A BIT OF EVERYTHING, QUICKLY! PHENOTYPIC VARIATION IN EARLY CRETACEOUS ACTINOCERAMUS (BIVALVIA)


CRAMPTON, James S., Institute of Geol & Nuclear Sciences, P.O. Box 30-368, Lower Hutt, New Zealand and GALE, Andy S., School of Earth Sciences, Univ of Greenwich, Medway Towns Campus, Pembroke, Chatham Maritime, Kent ME4 4AW, United Kingdom, j.crampton@gns.cri.nz

Collections of the cosmopolitan bivalve genus Actinoceramus from the lower upper Albian (Early Cretaceous) display a remarkable range of phenotypic variation. This variation is expressed within a single character suite, namely high amplitude, radial to antimarginal (i.e., margin-normal) folds in the shell (“radial elements”). Actinoceramus sulcatus s.s. is characterised by radial elements over the entire shell; ancestral A. concentricus and descendant A. sulcatus biometricus both lack radial elements. Between these end-member forms is a complete spectrum of morphologies. Biometric and census analyses of morphotypes suggest that, over a short period of about 1.1 Ma, the sulcatus lineage experienced rapid to gradual anagenesis together with rampant ecophenotypic plasticity. Phenotypic plasticity was expressed as the ontogenetic stage at which, and degree to which, radial elements formed in any individual. We infer that the first appearance of potential radial elements was an evolutionary event that exploited pre-existing morphogenetic machinery.

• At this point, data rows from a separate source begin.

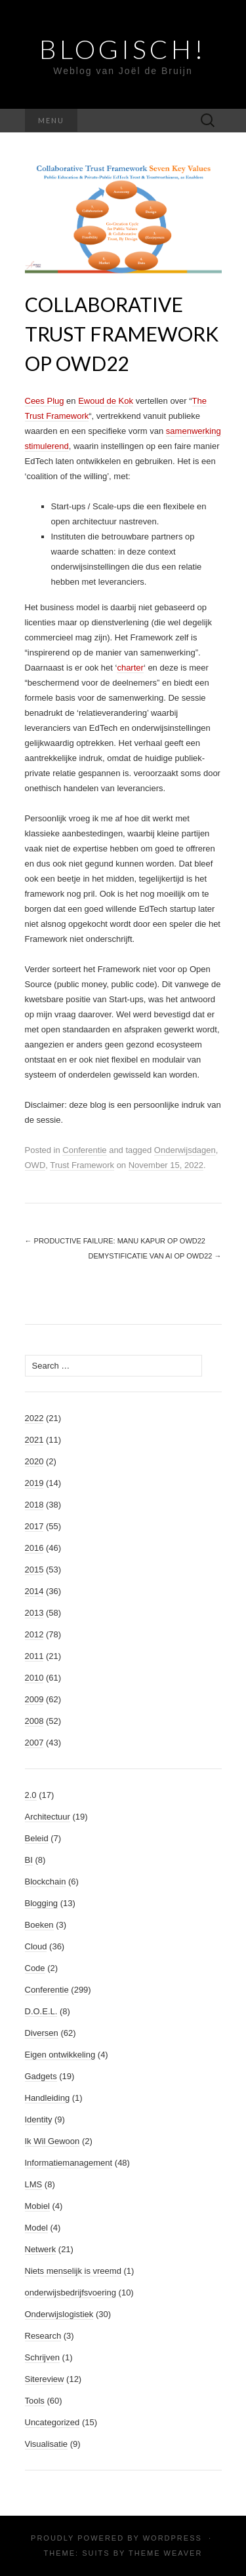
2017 (34, 1526)
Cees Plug (44, 401)
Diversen (41, 2033)
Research (43, 2336)
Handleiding (47, 2098)
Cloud (36, 1946)
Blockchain (45, 1881)
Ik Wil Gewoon (52, 2141)
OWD (35, 1165)
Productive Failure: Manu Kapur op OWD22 (115, 1241)
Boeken (39, 1925)
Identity (38, 2119)
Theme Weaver (165, 2553)
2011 (34, 1656)
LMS (34, 2184)
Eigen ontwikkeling (60, 2054)
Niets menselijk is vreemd (73, 2271)
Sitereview (44, 2379)
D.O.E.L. (41, 2011)
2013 (34, 1613)
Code (35, 1968)
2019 (34, 1483)
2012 (34, 1634)
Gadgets (41, 2076)
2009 (34, 1699)
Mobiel (37, 2206)
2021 (34, 1440)
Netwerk (40, 2249)
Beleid (37, 1838)
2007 (34, 1742)
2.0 (31, 1795)
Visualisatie (46, 2444)
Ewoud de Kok (105, 401)
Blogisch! (123, 49)
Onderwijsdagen (185, 1150)
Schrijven (42, 2357)
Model (36, 2228)
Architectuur (47, 1817)
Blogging (41, 1903)
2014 (34, 1591)
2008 (34, 1721)
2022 (34, 1418)
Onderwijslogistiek (59, 2314)
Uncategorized (52, 2422)
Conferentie (84, 1150)
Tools (35, 2401)
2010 (34, 1678)
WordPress (172, 2538)
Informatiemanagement (69, 2163)
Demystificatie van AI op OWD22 (155, 1256)
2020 (34, 1461)
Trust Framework (82, 1165)
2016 (34, 1548)
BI (29, 1860)
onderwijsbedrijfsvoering (70, 2292)
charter (130, 668)
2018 (34, 1505)
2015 (34, 1569)
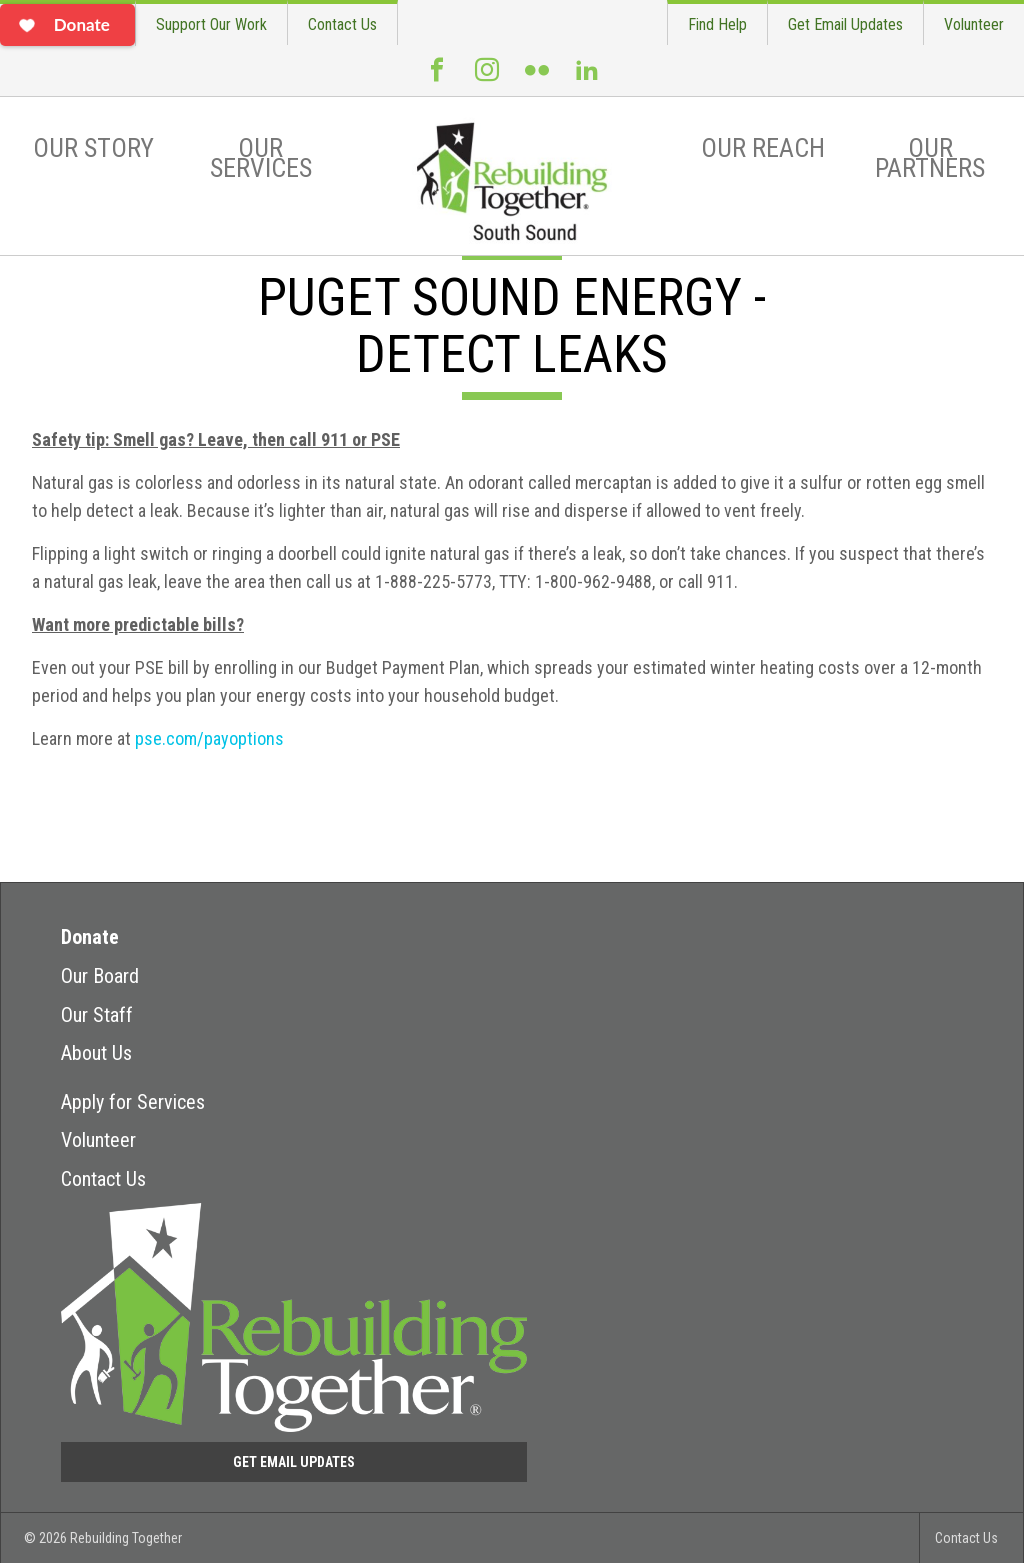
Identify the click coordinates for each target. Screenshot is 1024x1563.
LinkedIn (587, 78)
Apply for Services (133, 1102)
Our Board (100, 976)
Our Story (93, 148)
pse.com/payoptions (209, 738)
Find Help (717, 24)
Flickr (537, 78)
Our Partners (930, 158)
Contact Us (342, 24)
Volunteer (974, 24)
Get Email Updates (845, 24)
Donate (90, 937)
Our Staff (97, 1015)
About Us (96, 1053)
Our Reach (763, 148)
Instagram (487, 78)
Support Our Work (211, 24)
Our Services (261, 158)
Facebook (437, 78)
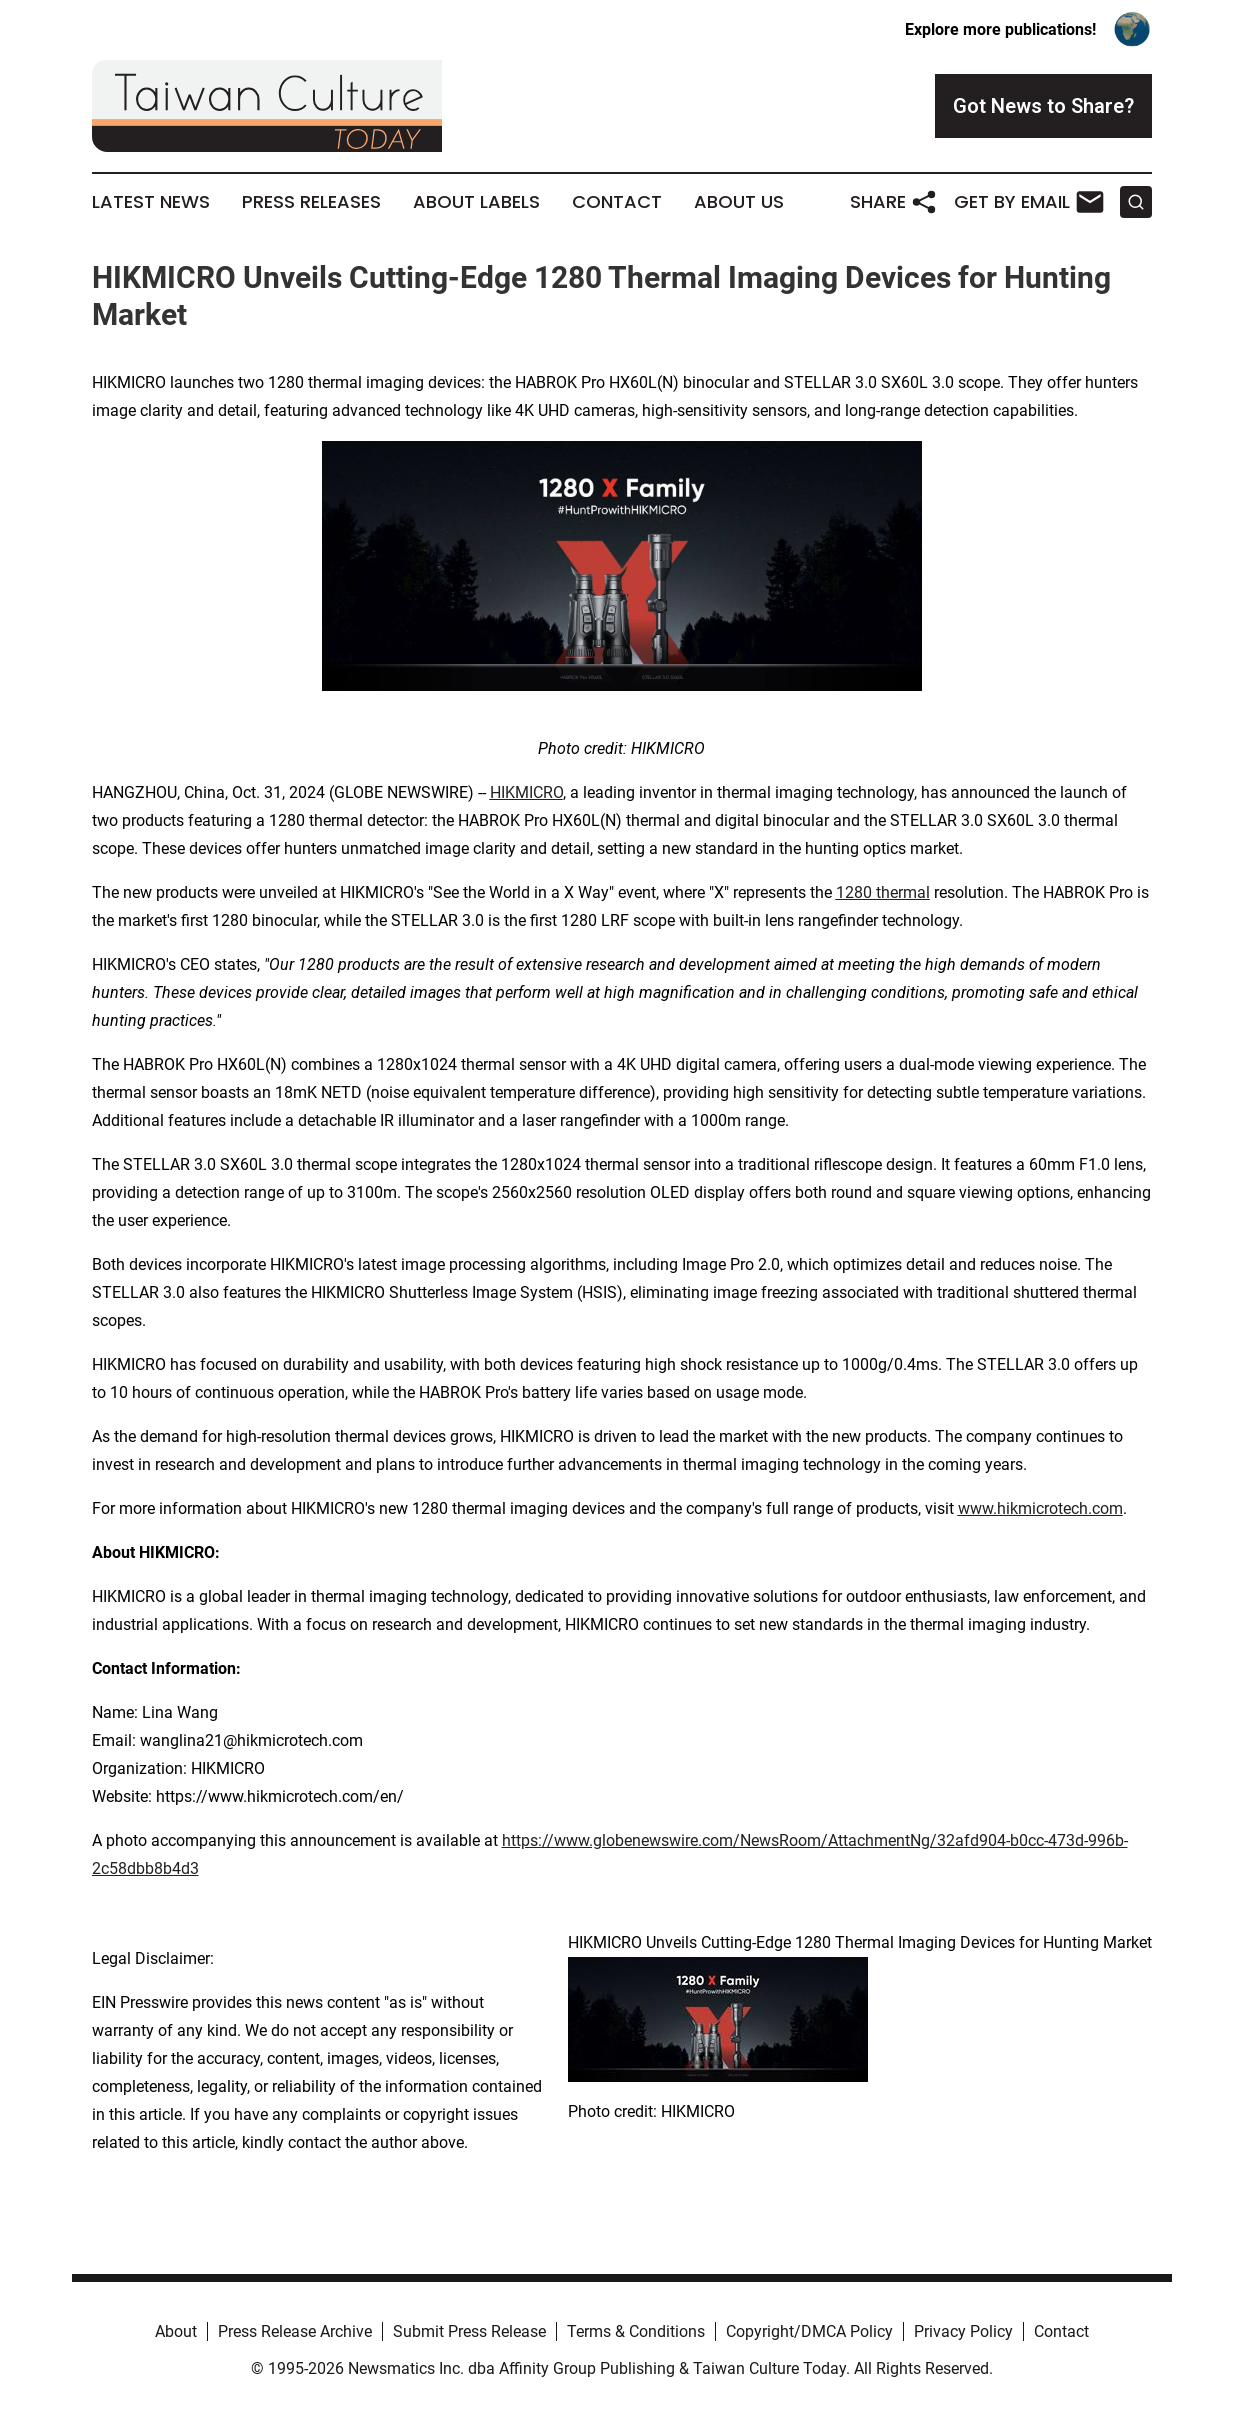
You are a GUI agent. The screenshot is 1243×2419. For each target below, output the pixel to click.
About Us (739, 202)
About (176, 2331)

This event was exactly coincident with significant, global oceanographic changes at the beginning of the late Albian, changes marked by pronounced warming, transgression, productivity changes and, possibly, Oceanic Anoxic Subevent 1c. In general, radial elements probably conferred a functional and selective advantage that may have been linked in some way to these oceanographic changes. Formation of radial elements, however, must also have imposed a physiological cost to the individual. Thus, under certain, local environmental or ecological conditions, “cost-benefit analysis” did not favour the formation of radial elements that were consequently retarded, reduced, or suppressed altogether. In other words, the potential to produce radial elements was an evolutionary innovation, the expression of those elements in any individual was determined by environmental cues. Phenotypic plasticity was itself probably an evolutionary response favoured by the presence of long-lived and widely dispersed planktotrophic larvae: plastic responses to environmental cues maximised phenotypic adaptability in the population whilst minimising physiological costs to the individual.